Observability & DORA metrics stack [PARENT] #43

Open
opened 2026-05-29 12:13:02 +00:00 by ldraney · 0 comments
Owner

Type

Feature

Lineage

Standalone — consolidates existing observability/DORA sub-issues (#15, #16, #17, #19, #20, #21) into one tracked parent. #22 closed as duplicate of #16.

Repo

ldraney/landscaping-assistant

User Story

As the operator
I want Prometheus metrics, Grafana dashboards, alerting rules, and uptime monitoring
So that I have production visibility into request performance, error rates, and availability

Context

The app has structured logging (lograge JSON) and a local error subscriber already shipped (#39). The next layer is Prometheus metrics exposure, Grafana visualization, alerting, and blackbox uptime — the standard golden signals + DORA stack.

No /metrics endpoint exists. No ServiceMonitor, PrometheusRule, or Grafana dashboard manifests exist.

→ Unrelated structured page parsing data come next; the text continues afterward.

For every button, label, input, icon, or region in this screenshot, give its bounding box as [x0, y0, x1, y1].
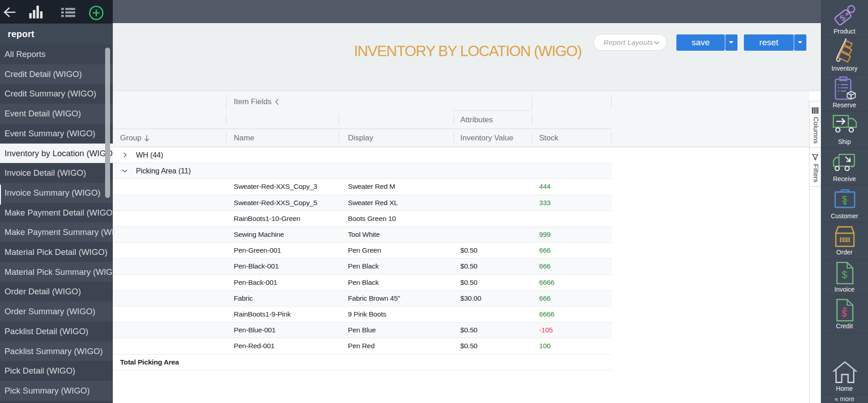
svg-text:$: $	[842, 269, 847, 280]
svg-text:$: $	[842, 308, 847, 318]
svg-text:$: $	[842, 194, 847, 204]
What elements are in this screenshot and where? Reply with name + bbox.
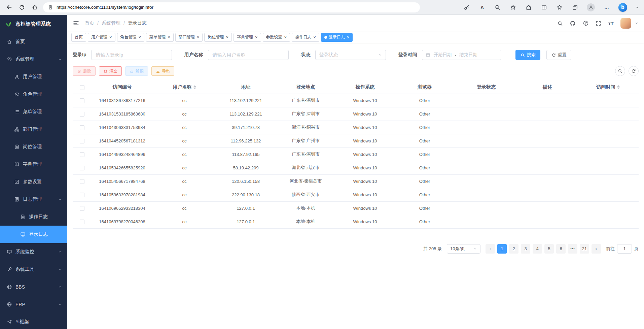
browser-refresh-icon[interactable] [16,2,28,13]
tab-param-settings[interactable]: 参数设置× [263,33,290,42]
date-range-picker[interactable]: 开始日期 - 结束日期 [422,50,501,60]
row-checkbox[interactable] [80,98,84,103]
fullscreen-icon[interactable] [596,21,601,26]
search-button[interactable]: 搜索 [515,50,540,60]
tab-close-icon[interactable]: × [313,35,316,39]
row-checkbox[interactable] [80,206,84,211]
tab-menu-management[interactable]: 菜单管理× [146,33,174,42]
table-row[interactable]: 1641069798270046208 cc 127.0.0.1 本地-本机 W… [73,215,639,228]
avatar-caret-icon[interactable] [635,21,639,25]
row-checkbox[interactable] [80,220,84,224]
font-size-icon[interactable]: тT [608,21,614,26]
header-search-icon[interactable] [557,21,563,26]
sort-icon[interactable] [193,85,196,89]
row-checkbox[interactable] [80,139,84,143]
tab-user-management[interactable]: 用户管理× [88,33,115,42]
table-row[interactable]: 1641031533185863680 cc 113.102.129.221 广… [73,107,639,121]
browser-profile-avatar[interactable] [587,3,595,11]
table-row[interactable]: 1641053426655825920 cc 58.19.42.209 湖北省-… [73,161,639,174]
zoom-icon[interactable] [494,4,501,11]
column-username[interactable]: 用户名称 [153,81,216,94]
sidebar-item-bbs[interactable]: BBS [0,278,67,296]
copilot-caret-icon[interactable] [635,5,639,9]
sidebar-toggle-icon[interactable] [73,20,79,27]
page-size-select[interactable]: 10条/页 [447,244,480,254]
user-avatar[interactable] [620,18,631,29]
help-icon[interactable] [583,20,589,26]
export-button[interactable]: 导出 [151,66,174,76]
row-checkbox[interactable] [80,112,84,117]
browser-home-icon[interactable] [29,2,40,13]
sort-icon[interactable] [617,85,620,89]
prev-page-button[interactable]: ‹ [486,244,495,254]
sidebar-item-login-log[interactable]: 登录日志 [0,226,67,243]
tab-close-icon[interactable]: × [226,35,228,39]
read-aloud-icon[interactable]: A [478,4,486,11]
table-row[interactable]: 1641069652933218304 cc 127.0.0.1 本地-本机 W… [73,201,639,215]
page-button-6[interactable]: 6 [556,244,566,254]
tab-role-management[interactable]: 角色管理× [117,33,145,42]
username-input[interactable] [208,50,289,60]
clear-button[interactable]: 清空 [99,66,122,76]
table-row[interactable]: 1641054566717984768 cc 120.6.150.158 河北省… [73,174,639,188]
extensions-icon[interactable] [525,4,532,11]
breadcrumb-home[interactable]: 首页 [85,20,94,26]
sidebar-item-log-management[interactable]: 日志管理 [0,191,67,208]
more-pages-button[interactable]: ••• [568,244,577,254]
sidebar-item-param-settings[interactable]: 参数设置 [0,173,67,191]
page-button-2[interactable]: 2 [509,244,518,254]
app-logo[interactable]: 意框架管理系统 [0,15,67,33]
status-select[interactable]: 登录状态 [315,50,386,60]
table-row[interactable]: 1641044520567181312 cc 112.96.225.132 广东… [73,134,639,147]
site-info-icon[interactable] [48,5,53,10]
sidebar-item-post-management[interactable]: 岗位管理 [0,138,67,156]
page-button-21[interactable]: 21 [580,244,589,254]
bing-copilot-icon[interactable]: b [618,3,627,12]
row-checkbox[interactable] [80,193,84,197]
sidebar-item-dept-management[interactable]: 部门管理 [0,121,67,138]
split-screen-icon[interactable] [540,4,548,11]
collections-icon[interactable] [571,4,579,11]
tab-dict-management[interactable]: 字典管理× [234,33,261,42]
sidebar-item-system-management[interactable]: 系统管理 [0,51,67,68]
column-visit-time[interactable]: 访问时间 [577,81,639,94]
page-button-1[interactable]: 1 [497,244,507,254]
select-all-checkbox[interactable] [80,85,84,90]
browser-back-icon[interactable] [3,2,15,13]
tab-close-icon[interactable]: × [284,35,287,39]
tab-dept-management[interactable]: 部门管理× [175,33,203,42]
refresh-table-icon[interactable] [629,66,639,76]
favorites-icon[interactable] [556,4,563,11]
sidebar-item-system-tools[interactable]: 系统工具 [0,261,67,278]
address-bar[interactable]: https://ccnetcore.com:1101/system/log/lo… [43,2,420,12]
sidebar-item-system-monitor[interactable]: 系统监控 [0,243,67,261]
tab-home[interactable]: 首页 [71,33,86,42]
tab-close-icon[interactable]: × [197,35,200,39]
browser-settings-icon[interactable]: … [603,4,610,11]
table-row[interactable]: 1641059633978281984 cc 222.90.130.18 陕西省… [73,188,639,201]
sidebar-item-erp[interactable]: ERP [0,296,67,313]
next-page-button[interactable]: › [592,244,601,254]
row-checkbox[interactable] [80,179,84,184]
tab-close-icon[interactable]: × [139,35,141,39]
github-icon[interactable] [570,20,576,27]
delete-button[interactable]: 删除 [73,66,96,76]
page-button-5[interactable]: 5 [544,244,554,254]
tab-close-icon[interactable]: × [347,35,350,39]
row-checkbox[interactable] [80,125,84,130]
goto-page-input[interactable] [617,244,632,254]
sidebar-item-dict-management[interactable]: 字典管理 [0,156,67,173]
row-checkbox[interactable] [80,166,84,170]
toggle-search-icon[interactable] [615,66,625,76]
url-text[interactable]: https://ccnetcore.com:1101/system/log/lo… [57,5,153,10]
password-manager-icon[interactable] [463,4,470,11]
sidebar-item-home[interactable]: 首页 [0,33,67,51]
tab-post-management[interactable]: 岗位管理× [204,33,232,42]
tab-operation-log[interactable]: 操作日志× [292,33,319,42]
table-row[interactable]: 1641043063331753984 cc 39.171.210.78 浙江省… [73,121,639,134]
sidebar-item-menu-management[interactable]: 菜单管理 [0,103,67,121]
sidebar-item-role-management[interactable]: 角色管理 [0,86,67,103]
tab-login-log[interactable]: 登录日志× [321,33,353,42]
sidebar-item-yi-framework[interactable]: Yi框架 [0,313,67,329]
reset-button[interactable]: 重置 [546,50,571,60]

The monitoring namespace on the cluster is available but this app isn't registered with it.

This is a parent tracking ticket. Individual sub-issues stay open for branch/PR linking. Progress is tracked via the checklist below.

File Targets

Files the agent should modify or create:

  • Gemfile — add prometheus-client gem
  • config/routes.rb — mount /metrics endpoint
  • config/initializers/prometheus.rb — metrics registry setup
  • k8s/service-monitor.yaml — ServiceMonitor CRD
  • k8s/prometheus-rule.yaml — PrometheusRule CRD
  • k8s/grafana-dashboard.json — golden signals dashboard
  • Blackbox exporter config (in platform-terraform or equivalent)

Files the agent should NOT touch:

  • config/initializers/error_subscriber.rb — already done
  • Lograge config in production.rb — already done

Acceptance Criteria

Phase 1 — Metrics foundation

  • #19: App exposes /metrics endpoint with request rate, error rate, duration histograms
  • #15: ServiceMonitor CRD deployed, Prometheus successfully scraping metrics

Phase 2 — Visualization & alerting

  • #16: Grafana golden signals dashboard shows request rate, error rate, latency, saturation
  • #17: PrometheusRule fires alerts for >5% error rate, >1s p99 latency, pod unavailability

Phase 3 — Uptime & verification

  • #21: Blackbox exporter probing the app's health endpoint
  • #20: DORA metrics (deploy frequency, lead time, MTTR, change failure rate) visible in Grafana

Test Expectations

  • /metrics endpoint returns Prometheus text format with expected metric names
  • kubectl get servicemonitor -n landscaping-assistant shows the monitor
  • Prometheus targets page shows landscaping-assistant as UP
  • Grafana dashboard loads without errors
  • Run command: curl localhost:3000/metrics returns prometheus exposition format

Constraints

  • Use prometheus-client gem (not prometheus_exporter — we want in-process, not a separate collector)
  • ServiceMonitor must match existing label conventions on the cluster
  • Grafana dashboard should be provisioned via ConfigMap, not manual import
  • Sub-issues remain open for individual PR tracking

Checklist

  • Phase 1 PRs merged (#19, #15)
  • Phase 2 PRs merged (#16, #17)
  • Phase 3 PRs merged (#21, #20)
  • All sub-issues closed
  • This parent issue closed
  • project-landscaping-assistant — project this affects
  • #39 — structured logging (done)
  • #18 — CI registry URL fix (done)
  • #22 — duplicate of #16 (closed)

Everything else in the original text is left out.